EU Faces Existential Challenge: Proposed Major Investments Necessary to Compete with US Economy
A recently released report underscores an urgent necessity for the European Union (EU) to significantly increase funding through joint borrowing mechanisms to enhance investments, as it risks falling behind the United States. The report, released on September 9, highlights a critical challenge faced by the bloc in boosting productivity and competitiveness amid a backdrop of escalating global uncertainties and economic pressures. EU Commission President Ursula von der Leyen had tasked former European Central Bank head Mario Draghi with exploring strategies to bolster the 27-nation union's competitive edge.
The report advocates for an investment increase of at least 750 to 800 billion euros, roughly 5% of the EU's gross domestic product (GDP). With von der Leyen recently securing a second five-year term at the helm of the EU's executive branch, she is keen to leverage the findings of this report to drive her agenda.
Draghi emphasized the severity of the current geopolitical landscape, stating, "For the first time since the Cold War, we must genuinely fear for our self-preservation." His remarks came during a press conference in Brussels, where he urged for a coordinated and unified response among EU member states.
In unveiling his comprehensive blueprint for a new industrial strategy, which comprises around 170 individual proposals, Draghi stressed the enormity of the investment needs involved and the radical shifts required to achieve them. Drawing attention to the EU's historic COVID recovery fund, he suggested that the bloc might need to issue new common debt instruments to finance joint investment projects aimed at enhancing both competitiveness and security. This past summer, the EU had previously resorted to joint borrowing, totaling 800 billion euros, to assist member nations' economies ravaged by the pandemic. However, such joint funding initiatives remain contentious; support is strongest from France, while countries like Germany and the Netherlands express concerns over potential financial liabilities to southern European nations.
Draghi acknowledged the challenges associated with his proposals, indicating that common loans would be viable only if the necessary political and institutional frameworks were established. Another recommendation was to better harness private capital within the EU, advocating for a renewed effort toward establishing a capital markets union, which has faced persistent delays.
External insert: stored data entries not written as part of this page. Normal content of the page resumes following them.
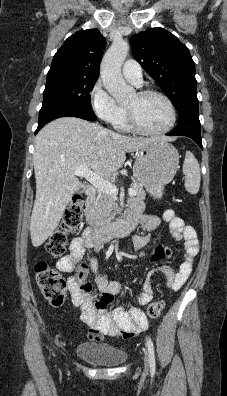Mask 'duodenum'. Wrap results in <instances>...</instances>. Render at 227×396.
I'll use <instances>...</instances> for the list:
<instances>
[{
  "label": "duodenum",
  "mask_w": 227,
  "mask_h": 396,
  "mask_svg": "<svg viewBox=\"0 0 227 396\" xmlns=\"http://www.w3.org/2000/svg\"><path fill=\"white\" fill-rule=\"evenodd\" d=\"M95 196L96 189L92 186L88 187L86 190V202L91 203ZM135 225V221L131 217H127L124 220L89 230L87 238L93 246L98 247L115 237L129 234Z\"/></svg>",
  "instance_id": "duodenum-1"
}]
</instances>
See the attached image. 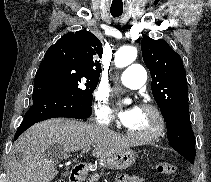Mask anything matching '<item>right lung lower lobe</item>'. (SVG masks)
Listing matches in <instances>:
<instances>
[{
    "label": "right lung lower lobe",
    "mask_w": 211,
    "mask_h": 182,
    "mask_svg": "<svg viewBox=\"0 0 211 182\" xmlns=\"http://www.w3.org/2000/svg\"><path fill=\"white\" fill-rule=\"evenodd\" d=\"M33 105L17 129L15 140L33 124L55 117L84 119L91 116V106L78 102L70 93L60 89L44 74L36 73Z\"/></svg>",
    "instance_id": "98d812e1"
}]
</instances>
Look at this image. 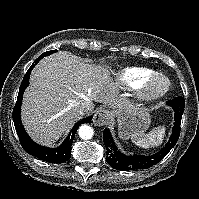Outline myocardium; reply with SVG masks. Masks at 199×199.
Listing matches in <instances>:
<instances>
[{
    "label": "myocardium",
    "instance_id": "1",
    "mask_svg": "<svg viewBox=\"0 0 199 199\" xmlns=\"http://www.w3.org/2000/svg\"><path fill=\"white\" fill-rule=\"evenodd\" d=\"M170 89V80L165 75L156 73L142 85L140 95L146 100H156L165 96Z\"/></svg>",
    "mask_w": 199,
    "mask_h": 199
}]
</instances>
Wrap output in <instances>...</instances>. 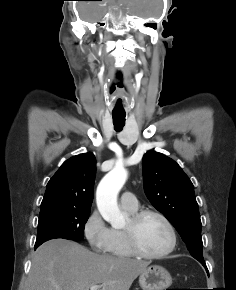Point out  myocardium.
Masks as SVG:
<instances>
[{
  "label": "myocardium",
  "instance_id": "1",
  "mask_svg": "<svg viewBox=\"0 0 236 290\" xmlns=\"http://www.w3.org/2000/svg\"><path fill=\"white\" fill-rule=\"evenodd\" d=\"M147 216L158 217L167 227L170 234V244L168 248L160 253L150 254L145 252L138 242L137 229L141 221ZM131 225L129 228L124 230V235L129 246L130 251L136 257L157 260L162 259L170 255L177 246V233L174 225L168 219V217L162 212L155 209H142L134 212L130 217Z\"/></svg>",
  "mask_w": 236,
  "mask_h": 290
}]
</instances>
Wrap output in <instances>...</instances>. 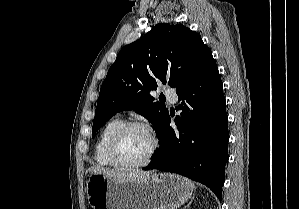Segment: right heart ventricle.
Here are the masks:
<instances>
[{
    "mask_svg": "<svg viewBox=\"0 0 299 209\" xmlns=\"http://www.w3.org/2000/svg\"><path fill=\"white\" fill-rule=\"evenodd\" d=\"M123 123L124 121L120 117L115 116L111 118L102 128L95 144V160L99 165L112 166L108 157L109 141L113 133Z\"/></svg>",
    "mask_w": 299,
    "mask_h": 209,
    "instance_id": "right-heart-ventricle-1",
    "label": "right heart ventricle"
}]
</instances>
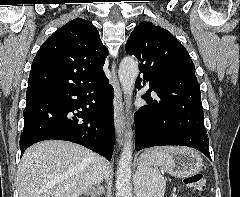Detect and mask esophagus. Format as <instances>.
Returning a JSON list of instances; mask_svg holds the SVG:
<instances>
[{
  "label": "esophagus",
  "mask_w": 240,
  "mask_h": 197,
  "mask_svg": "<svg viewBox=\"0 0 240 197\" xmlns=\"http://www.w3.org/2000/svg\"><path fill=\"white\" fill-rule=\"evenodd\" d=\"M111 72V84L114 89V127L118 144L122 146L124 143L125 117L123 112L122 91L116 75V62H113Z\"/></svg>",
  "instance_id": "esophagus-1"
}]
</instances>
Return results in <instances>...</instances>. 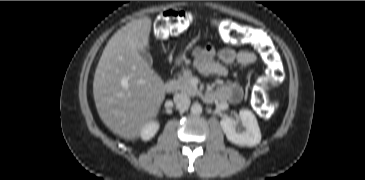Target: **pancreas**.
<instances>
[{
    "instance_id": "obj_1",
    "label": "pancreas",
    "mask_w": 365,
    "mask_h": 180,
    "mask_svg": "<svg viewBox=\"0 0 365 180\" xmlns=\"http://www.w3.org/2000/svg\"><path fill=\"white\" fill-rule=\"evenodd\" d=\"M193 75L190 70H184L183 74L178 77L177 80H174L175 89L184 93L188 96H196L199 94V91L196 86L191 84V79Z\"/></svg>"
}]
</instances>
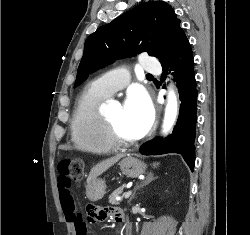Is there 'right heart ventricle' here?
<instances>
[{"label":"right heart ventricle","instance_id":"right-heart-ventricle-1","mask_svg":"<svg viewBox=\"0 0 250 235\" xmlns=\"http://www.w3.org/2000/svg\"><path fill=\"white\" fill-rule=\"evenodd\" d=\"M109 97L91 85L79 98L73 112L71 136L80 151L105 154L116 148L109 140L101 111Z\"/></svg>","mask_w":250,"mask_h":235}]
</instances>
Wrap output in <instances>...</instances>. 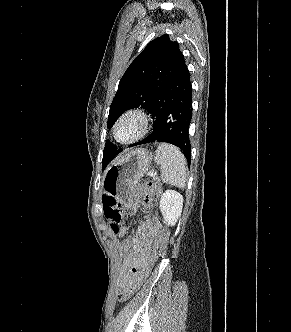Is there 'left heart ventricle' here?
<instances>
[{"label": "left heart ventricle", "instance_id": "obj_1", "mask_svg": "<svg viewBox=\"0 0 291 332\" xmlns=\"http://www.w3.org/2000/svg\"><path fill=\"white\" fill-rule=\"evenodd\" d=\"M140 129V123L136 118L125 119L118 127L117 137L119 140L125 141L134 137Z\"/></svg>", "mask_w": 291, "mask_h": 332}]
</instances>
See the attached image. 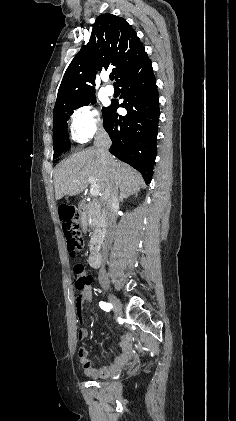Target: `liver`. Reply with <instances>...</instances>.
Returning <instances> with one entry per match:
<instances>
[{
    "label": "liver",
    "instance_id": "obj_1",
    "mask_svg": "<svg viewBox=\"0 0 236 421\" xmlns=\"http://www.w3.org/2000/svg\"><path fill=\"white\" fill-rule=\"evenodd\" d=\"M111 168H115V176H112ZM88 176L95 178L102 200H104L105 188L109 182L114 188H120L125 196L137 194L140 184H145L140 172L134 170L132 166L114 160L113 156L109 158V164H103L99 150L90 146L87 150L74 152L54 168L56 200L65 194L73 196V194L83 192L89 184Z\"/></svg>",
    "mask_w": 236,
    "mask_h": 421
}]
</instances>
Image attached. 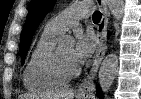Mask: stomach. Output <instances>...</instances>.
<instances>
[{
    "instance_id": "stomach-1",
    "label": "stomach",
    "mask_w": 141,
    "mask_h": 99,
    "mask_svg": "<svg viewBox=\"0 0 141 99\" xmlns=\"http://www.w3.org/2000/svg\"><path fill=\"white\" fill-rule=\"evenodd\" d=\"M77 99H87V97H77Z\"/></svg>"
}]
</instances>
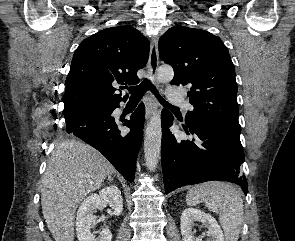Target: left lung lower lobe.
Masks as SVG:
<instances>
[{"label": "left lung lower lobe", "instance_id": "0a47b994", "mask_svg": "<svg viewBox=\"0 0 295 241\" xmlns=\"http://www.w3.org/2000/svg\"><path fill=\"white\" fill-rule=\"evenodd\" d=\"M161 158L165 194L185 185L211 180L239 184L247 194L248 185L240 166L244 152L238 135L203 124L183 125L193 140H178L168 127L173 115L162 111Z\"/></svg>", "mask_w": 295, "mask_h": 241}]
</instances>
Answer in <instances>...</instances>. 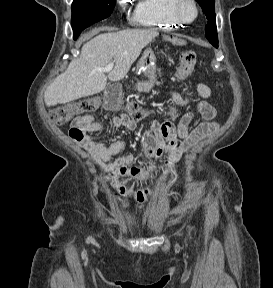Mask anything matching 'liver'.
I'll return each instance as SVG.
<instances>
[{
    "mask_svg": "<svg viewBox=\"0 0 273 288\" xmlns=\"http://www.w3.org/2000/svg\"><path fill=\"white\" fill-rule=\"evenodd\" d=\"M153 29H126L97 35L83 45L80 56L46 89L47 107L65 104L103 91L110 81H120L155 37ZM115 62L108 75L102 71Z\"/></svg>",
    "mask_w": 273,
    "mask_h": 288,
    "instance_id": "6515ba94",
    "label": "liver"
}]
</instances>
The report also outlined the strategic vulnerabilities facing Europe in a global economy increasingly characterized by competition, as access to foreign markets diminishes and rivals raise barriers to free trade. It underlined a significant economic growth disparity that has emerged between the EU and the US, primarily attributed to a more pronounced slowdown in productivity growth within Europe.
One of the stark warnings in Draghi's report is Europe's lag in the realm of emerging technologies pivotal for future growth, with only four European firms making it to the world's top 50 tech companies. Stressing the imperative for innovation, Draghi stated, "Europe must become a place where innovation flourishes," adding that the EU is currently underperforming its potential. "If we acted more cohesively as a community, we could achieve much more," he emphasized, pointing to a lack of focus on key priorities and a failure to effectively combine resources to generate scale and coordinate critical policies.
The implications of Draghi's report remain profound as the EU deliberates its next steps in an increasingly competitive global landscape. The challenge ahead will require not only robust investment and strategic collaboration but also a reevaluation of fiscal policies and priorities that align with the shared goals of all member states.